See a slideshow of her Korean prints or view a selection of her woodblock prints of Japanese and Korean subjects

1927: Grass Blades from a Cinnamon Garden
                    Read: The Poems  [also in a PDF file for easier printing]
                    Read: a few of the Poems (mostly those on Korean topics)

3. Mary Taylor

Born in 1889, Hilda Mouat-Biggs grew up as a doctor's daughter in Cheltenham, England. She was not interested in studying but longed to be an actress. When her chance came, at the start of the First World War, she took the stage name Mary Linley after a famous 'ancestor,' toured in England, then set off as a member of a touring company that was to act plays across India, Sri Lanka, Malaya, and as far as Japan. In Japan she met "Bruce" Taylor (really "Albert" but he disliked the name), the owner of gold mines in Korea, where he had been living for many years. He joined her months later in Calcutta, proposed the same day, and they were married on June 15, 1917 in Bombay. Their son Bruce was born as Korea was demanding Independence from Japan in 1919. In 1923, their splendid house, named Dilkusha (heart's delight) after the ruined palace she had once visited in Lucknow, arose on a hill above Seoul. Then Bruce fell gravely ill and in 1925 or so, while he was being treated in California and Mary was with him, Dilkusha was struck by lightning. It was rebuilt and in early 1929 Joan Grigsby, with Arthur her husband and Faith her daughter, moved into rooms on the upper floor. Mary Taylor returned later in 1929, and introduced Joan to many interesting people. Alas, she does not mention the Grigsbys in her autobiography, Chain of Amber, which is an impressive account of life in Korea under Japanese occupation. Forced to leave at the start of the Pacific War, she only returned once, briefly, in 1948, to bury her husband's ashes beside his father's grave in Seoul. She died in 1982 in California. Her autobiography, Chain of Amber, was published in 1992.
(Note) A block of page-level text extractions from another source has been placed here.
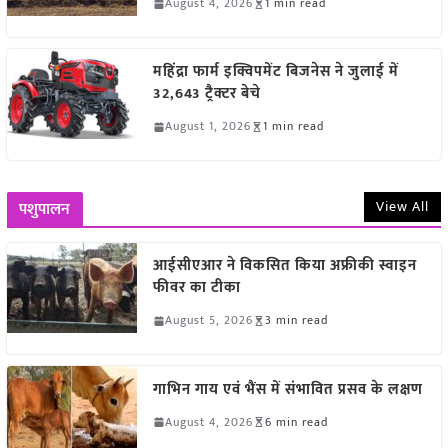
August 4, 2026
1 min read
महिंद्रा फार्म इक्विपमेंट बिजनेस ने जुलाई में
32,643 ट्रैक्टर बेचे
August 1, 2026
1 min read
View All
पशुपालन
आईसीएआर ने विकसित किया अफ्रीकी स्वाइन
फीवर का टीका
August 5, 2026
3 min read
गाभिन गाय एवं भैंस में संभावित प्रसव के लक्षण
August 4, 2026
6 min read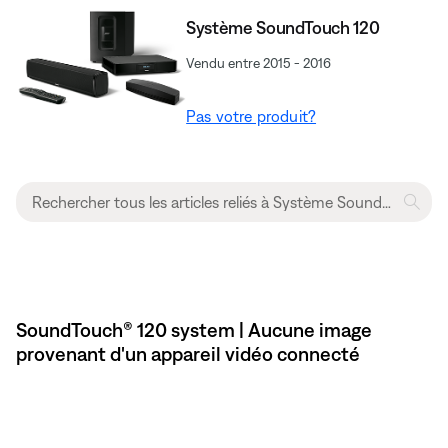
Système SoundTouch 120
Vendu entre 2015 - 2016
Pas votre produit?
SoundTouch® 120 system | Aucune image
provenant d'un appareil vidéo connecté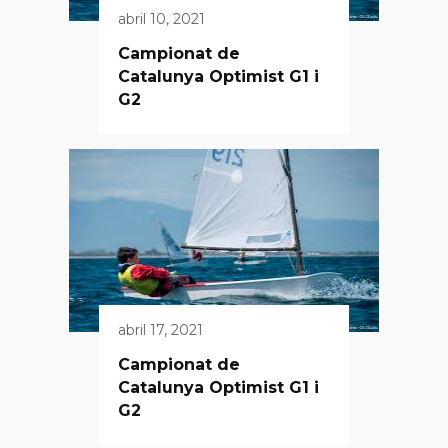
abril 10, 2021
Campionat de
Catalunya Optimist G1 i
G2
abril 17, 2021
Campionat de
Catalunya Optimist G1 i
G2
Photos of Mary        A page about the Tickell family to which Mary's mother belonged

4. Jessie McLaren  who gave Joan Grigsby her translations of the poems by kisaeng

Jessie and her husband were not perhaps very close to Joan, but Faith Norris says it was Jessie who first made Joan aware of the harsh lives Korean women had to endure. Then, shortly before the Grigsbys left Korea, Jessie gave her copies of her translations of poems by Gisaeng which she then included in The Orchid Door.

Other remarkable people named in these pages:

The Boydell family from Australia were living in Dilkusha and welcomed the Grigsby family there when they arrived in Seoul in 1929. They too have a story to tell.
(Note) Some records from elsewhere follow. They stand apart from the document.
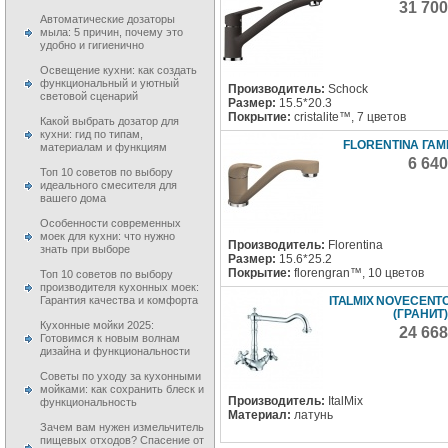
31 70
Автоматические дозаторы
мыла: 5 причин, почему это
удобно и гигиенично
Освещение кухни: как создать
функциональный и уютный
Производитель:
Schock
световой сценарий
Размер:
15.5*20.3
Покрытие:
cristalite™, 7 цветов
Какой выбрать дозатор для
кухни: гид по типам,
FLORENTINA ГАМ
материалам и функциям
6 64
Топ 10 советов по выбору
идеального смесителя для
вашего дома
Особенности современных
моек для кухни: что нужно
Производитель:
Florentina
знать при выборе
Размер:
15.6*25.2
Покрытие:
florengran™, 10 цветов
Топ 10 советов по выбору
производителя кухонных моек:
ITALMIX NOVECENTO
Гарантия качества и комфорта
(ГРАНИТ)
Кухонные мойки 2025:
24 66
Готовимся к новым волнам
дизайна и функциональности
Советы по уходу за кухонными
мойками: как сохранить блеск и
Производитель:
ItalMix
функциональность
Материал:
латунь
Зачем вам нужен измельчитель
пищевых отходов? Спасение от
Elizabeth Keith was an artist of the same period who also depicted Korea as well as Japan in her work.

The Anglican Bishop of Seoul, Mark Napier Trollope,
encouraged Joan to learn more about Korea, as did Dr. H. H. Underwood. Read Dr. Underwood's tribute to the Bishop, who died only a few days / weeks after the Grigsbys left Korea.
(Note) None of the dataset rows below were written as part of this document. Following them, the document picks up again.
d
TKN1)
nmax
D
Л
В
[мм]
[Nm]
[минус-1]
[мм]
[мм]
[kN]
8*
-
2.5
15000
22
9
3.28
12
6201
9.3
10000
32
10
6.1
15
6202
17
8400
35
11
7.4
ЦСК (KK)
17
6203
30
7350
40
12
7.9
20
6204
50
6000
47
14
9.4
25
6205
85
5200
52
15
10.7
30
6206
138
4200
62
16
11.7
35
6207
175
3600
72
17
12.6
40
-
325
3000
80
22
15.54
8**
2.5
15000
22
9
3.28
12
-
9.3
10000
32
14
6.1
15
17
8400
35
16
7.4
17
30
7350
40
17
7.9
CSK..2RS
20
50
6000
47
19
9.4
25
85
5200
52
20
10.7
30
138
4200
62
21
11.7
The Canadian missionary and scholar James Scarth Gale (see: outline chronology) seems to have inspired Joan by his History of the Korean People (Richard Rutt edited a reprint with a biography of Gale, it is available from the RAS-KB) which provided her with most of the translations she was to transform and paraphrase for The Orchid Door. He left Korea in 1927 and spent his retirement in Bath, England, dying there in 1937, just a few months before Joan Grigsby. See the Gale Archive (PDF file) in the Library of the University of Toronto, Canada.